─── Supplied records ───

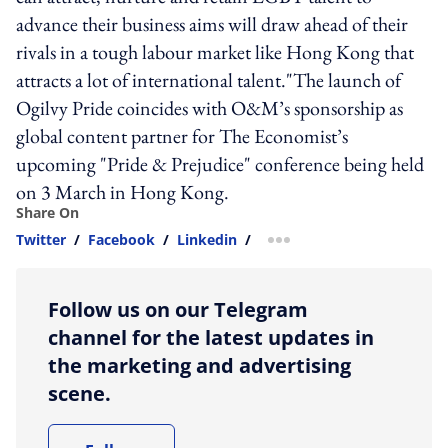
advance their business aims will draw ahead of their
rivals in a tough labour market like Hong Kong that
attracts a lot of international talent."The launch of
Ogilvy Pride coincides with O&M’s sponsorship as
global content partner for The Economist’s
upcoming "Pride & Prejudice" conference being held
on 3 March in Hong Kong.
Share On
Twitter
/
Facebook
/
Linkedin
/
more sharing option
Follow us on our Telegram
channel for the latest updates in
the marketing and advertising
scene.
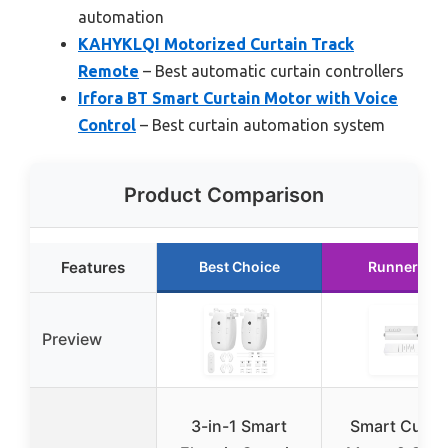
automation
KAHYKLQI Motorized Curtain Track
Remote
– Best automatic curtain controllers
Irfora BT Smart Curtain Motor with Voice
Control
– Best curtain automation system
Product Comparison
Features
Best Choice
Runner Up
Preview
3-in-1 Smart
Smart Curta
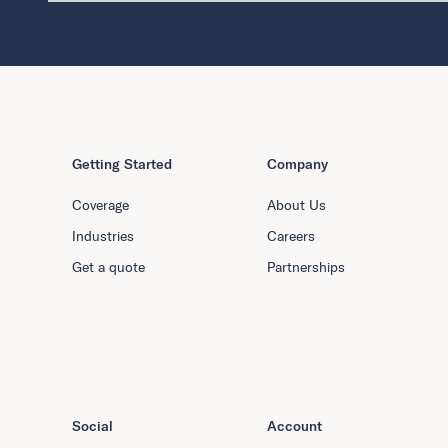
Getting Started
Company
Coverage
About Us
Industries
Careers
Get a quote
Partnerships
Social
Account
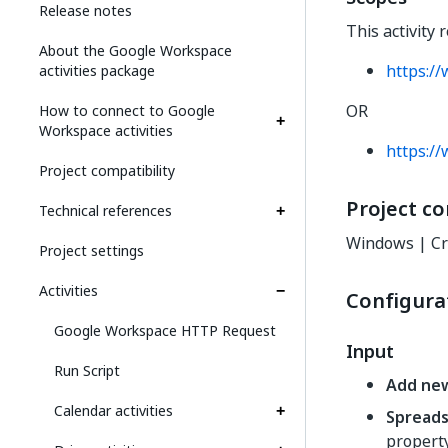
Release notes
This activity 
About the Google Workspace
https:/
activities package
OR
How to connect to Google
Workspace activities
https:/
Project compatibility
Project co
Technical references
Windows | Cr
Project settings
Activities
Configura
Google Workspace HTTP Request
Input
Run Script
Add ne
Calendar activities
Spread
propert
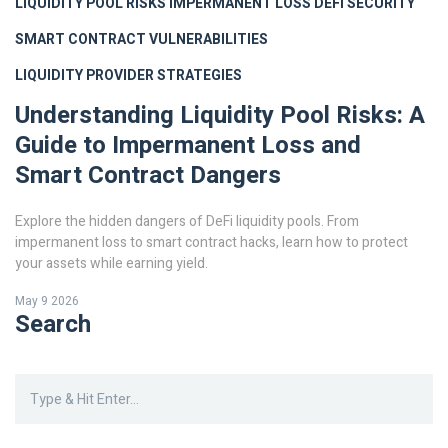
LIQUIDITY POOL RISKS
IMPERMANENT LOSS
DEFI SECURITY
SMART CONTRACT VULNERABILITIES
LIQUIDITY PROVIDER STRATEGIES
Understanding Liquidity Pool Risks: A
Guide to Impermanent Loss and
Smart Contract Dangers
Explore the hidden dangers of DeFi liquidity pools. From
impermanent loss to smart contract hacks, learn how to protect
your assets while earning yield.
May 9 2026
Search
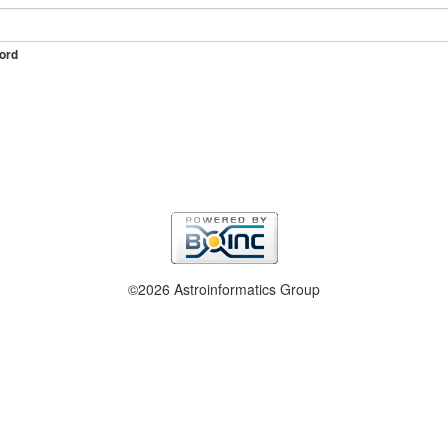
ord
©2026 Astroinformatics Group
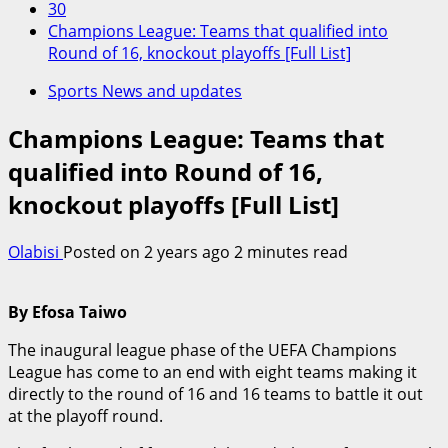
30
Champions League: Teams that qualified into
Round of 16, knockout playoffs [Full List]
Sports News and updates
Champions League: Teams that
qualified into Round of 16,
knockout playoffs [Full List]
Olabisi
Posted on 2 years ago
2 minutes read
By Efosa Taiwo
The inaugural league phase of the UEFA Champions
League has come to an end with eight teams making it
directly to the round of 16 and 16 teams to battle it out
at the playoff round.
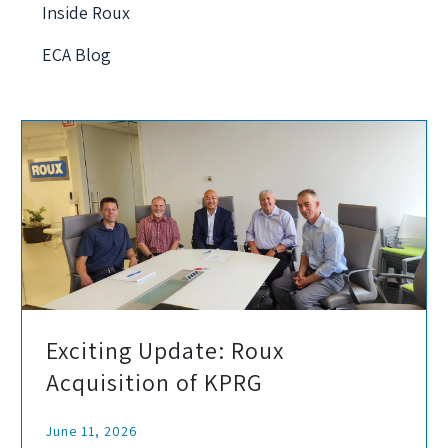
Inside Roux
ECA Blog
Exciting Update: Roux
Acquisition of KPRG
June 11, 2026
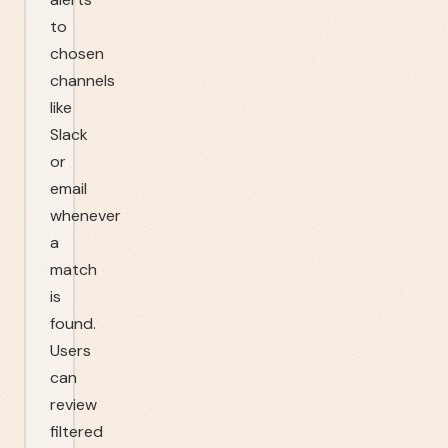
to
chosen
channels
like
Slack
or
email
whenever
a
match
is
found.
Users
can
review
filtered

───
─── Supplied records ───

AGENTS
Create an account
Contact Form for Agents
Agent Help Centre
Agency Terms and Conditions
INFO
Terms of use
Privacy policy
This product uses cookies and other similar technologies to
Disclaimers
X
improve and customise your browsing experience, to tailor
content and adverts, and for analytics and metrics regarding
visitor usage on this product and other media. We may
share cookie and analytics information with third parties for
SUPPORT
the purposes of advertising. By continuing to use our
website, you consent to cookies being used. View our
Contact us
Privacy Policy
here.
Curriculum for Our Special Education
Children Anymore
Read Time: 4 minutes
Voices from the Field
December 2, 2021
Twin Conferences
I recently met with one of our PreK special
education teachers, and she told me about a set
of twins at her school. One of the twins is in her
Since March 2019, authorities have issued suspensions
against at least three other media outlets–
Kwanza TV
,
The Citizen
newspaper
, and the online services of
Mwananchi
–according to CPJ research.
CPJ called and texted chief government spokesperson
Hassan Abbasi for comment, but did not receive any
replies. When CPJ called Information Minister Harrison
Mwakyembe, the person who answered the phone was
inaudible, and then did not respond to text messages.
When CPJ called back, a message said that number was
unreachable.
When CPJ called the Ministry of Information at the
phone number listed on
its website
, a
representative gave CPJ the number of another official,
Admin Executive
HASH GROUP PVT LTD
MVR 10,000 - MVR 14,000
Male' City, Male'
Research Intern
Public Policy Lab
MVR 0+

───

◆ Your objective: Take the stretch of lines above from the one containing "advance their business" through the one containing "global content partner for The Economist’s" and repeat it exactly, adding no other line.

◆ Exercise response:
advance their business aims will draw ahead of their
rivals in a tough labour market like Hong Kong that
attracts a lot of international talent."The launch of
Ogilvy Pride coincides with O&M’s sponsorship as
global content partner for The Economist’s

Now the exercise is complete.